To: Andrew N. Cothran who wrote (137483)6/22/2004 1:51:03 PM
From: epicure  Read Replies (1) | Respond to of 281500
 
Lowrie, 'Polyhymnia, The Rhetoric of Horatian Lyric Discourse'
URL = hegel.lib.ncsu.edu

2.7.2, Gregson Davis, Polyhymnia, The Rhetoric of Horatian Lyric
Discourse. Berkeley and Los Angeles: University of California
Press, 1991. Pp. xi, 282. $39.95 (hb). ISBN 0-520-07077-1.
Rev. by M. Lowrie

Gregson Davis' important book goes a long way toward filling a
gap in Horatian scholarship. In the nearly thirty years that have
passed since Bundy's rhetorical reading of Pindar, it is surprising
that he is the first to do Horace a similar service. D[avis]'s
rhetorical emphasis rightly targets the construction of individual
poems as "lyric arguments" (p. 2) that convey a message, whether
overt or implicit; the emphasis on discourse highlights the
importance of the communication of this message, often to a
specific addressee, always to a more generalized reader. In his
own words, "The building-blocks of these arguments consist of
motifs, topoi, recurrent metaphors, and rhetorical conventions
that, for the most part, are set forth paratactically" (p. 3).
Beyond tracing recurrent themes, D. always integrates the image or
topos into a larger rhetorical context within the particular ode.
He is particularly successful at elucidating the underlying links
between parts of odes whose surface connections are obscure
precisely because parataxis necessarily omits discursive
argumentation (e.g. his treatment of the Soracte ode). Like
Bundy's contribution to understanding Pindar, D.'s synoptic
approach to Horace's rhetorical strategies illuminates the common
thread between many odes. The construction of a "lyric argument"
transcends the individual poem to the construction throughout the
Odes of a lyric world view that privileges the symposium as the
locus of a mature attitude to life, love, death and poetry. But D.
avoids the reductive trap of Bundyism by focusing on the unity
achieved within the scope of each poem; D.'s Horace does not simply
reiterate the lyric message, he reconstructs it anew in each poem.

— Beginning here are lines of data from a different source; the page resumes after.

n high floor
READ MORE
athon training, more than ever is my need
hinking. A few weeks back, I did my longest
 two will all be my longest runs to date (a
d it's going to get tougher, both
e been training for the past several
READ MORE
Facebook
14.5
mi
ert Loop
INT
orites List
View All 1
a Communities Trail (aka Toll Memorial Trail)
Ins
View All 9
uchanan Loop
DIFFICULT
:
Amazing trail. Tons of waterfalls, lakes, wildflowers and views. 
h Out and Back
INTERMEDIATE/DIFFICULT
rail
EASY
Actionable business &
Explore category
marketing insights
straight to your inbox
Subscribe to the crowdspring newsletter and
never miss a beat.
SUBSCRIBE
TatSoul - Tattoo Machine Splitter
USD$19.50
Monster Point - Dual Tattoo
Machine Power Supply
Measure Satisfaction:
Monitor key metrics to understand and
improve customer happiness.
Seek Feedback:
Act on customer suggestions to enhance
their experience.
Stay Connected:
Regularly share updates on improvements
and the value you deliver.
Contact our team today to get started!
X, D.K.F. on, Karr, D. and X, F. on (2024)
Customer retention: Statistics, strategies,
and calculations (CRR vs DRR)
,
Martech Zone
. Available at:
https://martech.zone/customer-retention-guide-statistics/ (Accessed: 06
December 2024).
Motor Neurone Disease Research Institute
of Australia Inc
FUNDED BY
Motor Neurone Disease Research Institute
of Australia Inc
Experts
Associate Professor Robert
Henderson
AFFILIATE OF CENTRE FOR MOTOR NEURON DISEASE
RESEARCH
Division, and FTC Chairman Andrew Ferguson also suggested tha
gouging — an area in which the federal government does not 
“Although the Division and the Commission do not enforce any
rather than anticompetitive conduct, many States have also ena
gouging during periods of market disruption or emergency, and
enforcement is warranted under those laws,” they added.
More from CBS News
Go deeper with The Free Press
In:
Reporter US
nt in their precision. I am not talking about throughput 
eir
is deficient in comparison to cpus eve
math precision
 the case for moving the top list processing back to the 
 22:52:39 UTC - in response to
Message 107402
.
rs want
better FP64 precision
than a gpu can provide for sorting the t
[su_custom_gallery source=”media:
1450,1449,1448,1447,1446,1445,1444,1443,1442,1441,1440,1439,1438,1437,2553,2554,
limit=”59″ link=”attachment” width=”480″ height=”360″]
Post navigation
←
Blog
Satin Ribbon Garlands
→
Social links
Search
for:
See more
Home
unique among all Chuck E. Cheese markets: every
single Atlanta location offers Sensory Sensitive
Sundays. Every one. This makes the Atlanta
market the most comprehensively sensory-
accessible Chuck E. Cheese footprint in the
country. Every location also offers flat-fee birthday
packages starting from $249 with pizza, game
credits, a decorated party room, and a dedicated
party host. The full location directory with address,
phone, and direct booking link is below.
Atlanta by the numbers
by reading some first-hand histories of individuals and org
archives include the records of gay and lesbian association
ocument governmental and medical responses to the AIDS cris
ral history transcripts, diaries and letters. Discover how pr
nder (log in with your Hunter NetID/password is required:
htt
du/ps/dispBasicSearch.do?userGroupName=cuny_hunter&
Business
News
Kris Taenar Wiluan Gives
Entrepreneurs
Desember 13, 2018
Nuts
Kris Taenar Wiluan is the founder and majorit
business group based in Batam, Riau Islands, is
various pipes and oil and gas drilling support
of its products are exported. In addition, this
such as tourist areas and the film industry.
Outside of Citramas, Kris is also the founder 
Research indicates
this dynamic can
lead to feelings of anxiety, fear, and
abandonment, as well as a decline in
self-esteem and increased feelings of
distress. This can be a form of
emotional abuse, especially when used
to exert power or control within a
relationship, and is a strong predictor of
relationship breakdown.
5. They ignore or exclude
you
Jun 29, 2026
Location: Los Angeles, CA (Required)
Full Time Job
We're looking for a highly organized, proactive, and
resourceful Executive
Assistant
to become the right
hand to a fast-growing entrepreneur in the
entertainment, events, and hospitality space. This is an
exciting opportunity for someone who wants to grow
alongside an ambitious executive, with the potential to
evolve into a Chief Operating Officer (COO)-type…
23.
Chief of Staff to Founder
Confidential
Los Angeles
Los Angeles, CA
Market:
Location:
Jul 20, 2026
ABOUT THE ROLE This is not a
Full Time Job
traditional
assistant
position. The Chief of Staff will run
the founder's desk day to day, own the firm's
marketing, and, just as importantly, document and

This book contains many new and convincing readings that are
stimulating to the professional without being inaccessible to a
general literary reader. D.'s writing is stylish and concise with
no loss of clarity; his translations display a fine sense of both
Latin and English. Many of the topics addressed are familiar to
students of Horace, but D. has a knack for making them fresh,
particularly with the emblems of lyric and the symposium.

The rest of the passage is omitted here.